Unter Aufsicht von Katharina Hug bläst Dario in das Messgerät. Er ist aus Überzeugung Nichtraucher.

Thomas Mathis

Wer von der Polizei schon einmal zum Alkoholtest aufgefordert wurde, kennt das Gerät. Es ist ein piepsendes Instrument in handlicher Grösse, in das ein Plastikröhrchen gesteckt werden kann. Bläst man ins Röhrchen, wird der Alkoholgehalt in der Atemluft gemessen. Mit Geräten dieser Art können nicht nur Betrunkene, sondern auch Raucher ermittelt werden, weil die Atemluft von Rauchern einen erhöhten Anteil an Kohlenstoffmonodix aufweist.

Solche Geräte kamen gestern im Berufsbildungszentrum Dietikon zum Einsatz. Acht zufällig ausgewählte Lehrlinge, die Nichtraucher bleiben möchten und sich deshalb beim Projekt Rauchfreie Lehre angemeldet haben, wurden von Katharina Hug auf ihre Abstinenz getestet. Die Mitarbeiterin des Projekts Rauchfreie Lehre war für die Tests verantwortlich. Das Prozedere, dem sich die acht 16- bis 24-Jährigen unterzogen, lief stets gleich ab: ausatmen, einatmen, 15 Sekunden die Luft anhalten und dann ins Röhrchen blasen. Bereits nach ein paar Sekunden vermeldete das Gerät den Probanden das Resultat.

Bei einem Lehrling wurde ein leicht erhöhter Wert des geruchslosen Gases festgestellt. Alle anderen haben den Test bestanden. Da der Betroffene glaubhaft versichern konnte, dass er weiterhin Nichtraucher ist, fiel auch er nicht durch. «Die Jugendlichen lügen mir selten ins Gesicht. Meistens geben sie von sich aus zu, dass sie geraucht haben», sagt Hug. Ein Grund dafür sei, dass die Jugendlichen nicht viel zu verlieren hätten.

Es fallen nur wenige durch

Gross ist die Freude bei Hug, wenn ehemalige Raucher gute Werte erzielen. «Es sind oft die Ex-Raucher, die die Abstinenz nicht durchhalten», sagt sie. Diese würden sich aber vorwiegend im Rahmen der sporadisch durchgeführten Onlinebefragung abmelden. Nur ein kleiner Teil falle bei den Tests durch. «Insgesamt reduziert sich die Teilnehmerzahl während des Projektjahrs um rund zehn Prozent», sagt Hug.
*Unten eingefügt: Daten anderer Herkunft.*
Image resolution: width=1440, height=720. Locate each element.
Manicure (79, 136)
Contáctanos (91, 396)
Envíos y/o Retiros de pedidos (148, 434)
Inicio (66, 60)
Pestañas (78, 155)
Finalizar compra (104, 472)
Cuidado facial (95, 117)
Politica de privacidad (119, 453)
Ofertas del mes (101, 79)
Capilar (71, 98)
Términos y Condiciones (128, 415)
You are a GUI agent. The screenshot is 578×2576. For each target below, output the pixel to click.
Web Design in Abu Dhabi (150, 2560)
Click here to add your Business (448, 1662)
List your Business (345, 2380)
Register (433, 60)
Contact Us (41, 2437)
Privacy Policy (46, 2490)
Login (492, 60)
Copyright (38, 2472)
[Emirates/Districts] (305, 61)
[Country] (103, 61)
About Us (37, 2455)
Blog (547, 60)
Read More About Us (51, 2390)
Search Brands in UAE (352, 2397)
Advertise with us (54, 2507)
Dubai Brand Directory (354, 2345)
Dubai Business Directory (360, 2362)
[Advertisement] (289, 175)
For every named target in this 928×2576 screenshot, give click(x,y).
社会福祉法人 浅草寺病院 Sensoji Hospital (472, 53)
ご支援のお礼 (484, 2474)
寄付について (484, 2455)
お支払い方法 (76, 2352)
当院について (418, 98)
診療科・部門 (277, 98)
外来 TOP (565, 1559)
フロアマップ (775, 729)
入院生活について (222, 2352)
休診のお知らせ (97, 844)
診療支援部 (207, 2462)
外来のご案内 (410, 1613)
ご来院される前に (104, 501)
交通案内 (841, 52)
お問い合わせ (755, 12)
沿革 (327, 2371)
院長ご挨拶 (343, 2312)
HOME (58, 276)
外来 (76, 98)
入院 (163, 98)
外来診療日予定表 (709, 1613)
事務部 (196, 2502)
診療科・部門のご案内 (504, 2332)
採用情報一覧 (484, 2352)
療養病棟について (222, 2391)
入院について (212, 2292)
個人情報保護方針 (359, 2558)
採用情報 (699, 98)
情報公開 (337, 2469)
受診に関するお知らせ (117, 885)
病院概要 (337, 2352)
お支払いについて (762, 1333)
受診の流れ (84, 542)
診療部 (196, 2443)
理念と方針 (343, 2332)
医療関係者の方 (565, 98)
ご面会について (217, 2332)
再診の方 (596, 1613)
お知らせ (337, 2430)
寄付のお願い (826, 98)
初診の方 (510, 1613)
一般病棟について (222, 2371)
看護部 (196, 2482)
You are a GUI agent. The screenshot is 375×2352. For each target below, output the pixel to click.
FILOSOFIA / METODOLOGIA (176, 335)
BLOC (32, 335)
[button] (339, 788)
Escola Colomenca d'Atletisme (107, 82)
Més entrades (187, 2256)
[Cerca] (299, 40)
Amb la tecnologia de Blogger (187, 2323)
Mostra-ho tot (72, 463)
Die Motivation der Lernenden ist verschieden, wie die Befragung der Probanden zeigt. Wesley ist Spitzenbasketballer und trainiert jeden Tag. Für ihn kommt das Rauchen nicht infrage. «Rauchen schadet der Gesundheit, ist eine Zeitverschwendung und stinkt», sagt er. Der 19-Jährige konnte sich dank seines Chefs erfolgreich gegen das Passivrauchen zur Wehr setzen. «In der Produktionshalle wird jetzt weniger geraucht», sagt er. Joel wurde von schlechten Vorbildern abgeschreckt. Zudem gibt es ihm ein gutes Gefühl, dass er nicht von einem Zwang beherrscht wird. Bei Stella, die in einer sportlichen Familie aufgewachsen ist, war Rauchen nie eine Option. Allen drei sprechen zudem den finanziellen Aspekt an. Rauchen sei ihnen zu teuer, sagen sie.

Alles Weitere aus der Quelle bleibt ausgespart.